But Bert was irrepressible.
“Go it, old girl!” he encouraged. “You win! Me for you every time! Now's your chance! Swat! Oh! My! A peach! A peach!”
“It's the biggest rough-house I ever saw,” Billy confided to Saxon. “It sure takes the Micks to mix it. But what did that dude wanta do it for? That's what gets me. He wasn't a bricklayer—not even a workingman—just a regular sissy dude that didn't know a livin' soul in the grounds. But if he wanted to raise a rough-house he certainly done it. Look at 'em. They're fightin' everywhere.”
He broke into sudden laughter, so hearty that the tears came into his eyes.
“What is it?” Saxon asked, anxious not to miss anything.
“It's that dude,” Billy explained between gusts. “What did he wanta do it for? That's what gets my goat.

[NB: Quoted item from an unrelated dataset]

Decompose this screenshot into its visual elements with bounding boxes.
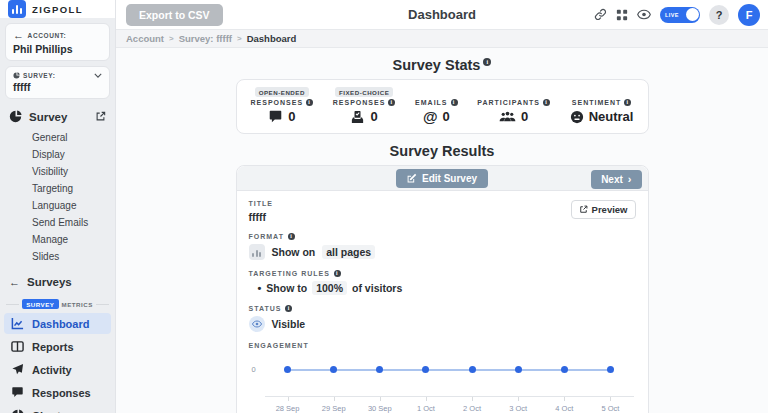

What'd he wanta do it for?”
There was more crashing in the brush, and two women erupted upon the scene, one in flight, the other pursuing. Almost ere they could realize it, the little group found itself merged in the astounding conflict that covered, if not the face of creation, at least all the visible landscape of Weasel Park.
The fleeing woman stumbled in rounding the end of a picnic bench, and would have been caught had she not seized Mary's arm to recover balance, and then flung Mary full into the arms of the woman who pursued. This woman, largely built, middle-aged, and too irate to comprehend, clutched Mary's hair by one hand and lifted the other to smack her. Before the blow could fall, Billy had seized both the woman's wrists.
“Come on, old girl, cut it out,” he said appeasingly. “You're in wrong. She ain't done nothin'.”
Then the woman did a strange thing. Making no resistance, but maintaining her hold on the girl's hair, she stood still and calmly began to scream. The scream was hideously compounded of fright and fear. Yet in her face was neither fright nor fear. She regarded Billy coolly and appraisingly, as if to see how he took it—her scream merely the cry to the clan for help.